Think about Jesus.  Our goal is to be like him in everyway.  Jesus walked on this earth being confident of who he was to the Father – the Son of God, the beloved, the Messiah, the King of Kings and Lord of Lords.  When he commanded demons he did not question the authority the Father had given him.  When he prayed over a little bread and a few fish to feed five thousand, he did not doubt his significance to the Father and so did not doubt that his prayers would be answered.  We see Jesus having time for the lowliest of people and yet never denying his significance in the kingdom of God. Actually, knowing who we are and believing it releases us to be servants and to hang out with the lowly, the powerless, and the impoverished. Knowing who we are releases us from the need to be part of the “in crowd” because we are already part of God’s “in crowd” and you can’t get anymore “in” than that.  Knowing who we are releases us from the need to appear to be significant because we are significant. Confidence in our significance in Christ allows us to walk in humility which is actually strength under control rather than denying our strength.

As our friend kept speaking about her brokenness and a desire for God to break her even more, I stopped her in mid-sentence.  I began to remind her of who she was in Christ and the promises that were hers because of that. I began to remind her of the healing, provision and joy that had been purchased for her by the blood of Jesus.  There is a time for brokenness but that is usually reserved for the prideful, the arrogant, and the self-sufficient of this world, not for the suffering and brokenhearted.  As I began to remind her of what she had once known but had forgotten, her countenance changed and her prayers and declarations for healing changed. Instead of whimpering before the throne and pleading her lack of worth and value, she began to approach the throne of grace with boldness.  That night she received freedom from the demonic and a significant amount of healing.

We always know that the source of our value, giftedness, and anointing is by grace and from God through Jesus.  But when Jesus makes you an ambassador, you are an ambassador.
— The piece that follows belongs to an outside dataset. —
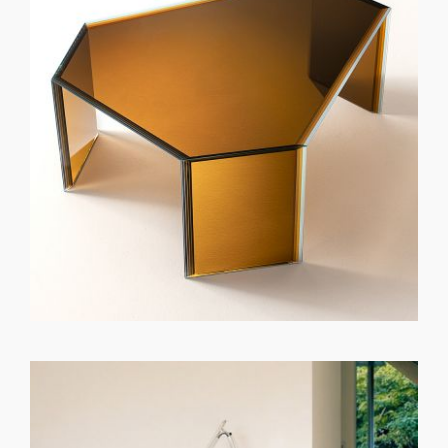
GET REGISTERED
OR
FORGOT PASSWORD?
You don’t deny your ambassadorship, but you exercise it with confidence because you know Jesus has made you that. To walk around declaring that Jesus gave you the post because of how amazing you have always been would be arrogance. But to accept the position as a reality is required before you can fulfill your calling. To think that Christ calls you an ambassador but that you really aren’t an ambassador undermines everything he appoints you to do because you will only act like his representative, conveying his power and authority, when you believe that you truly are his authorized representative on the earth.

So…today be humble.  Know who you are in Christ, know your significance in the kingdom; know your significance on the earth. Be confident in who God has made you to be and live with that confidence. Faith is not just knowing who Christ is but also who you are in Christ.  Pray with confidence and expectation because you have great standing in the courts of heaven.  Believe it. Be blessed.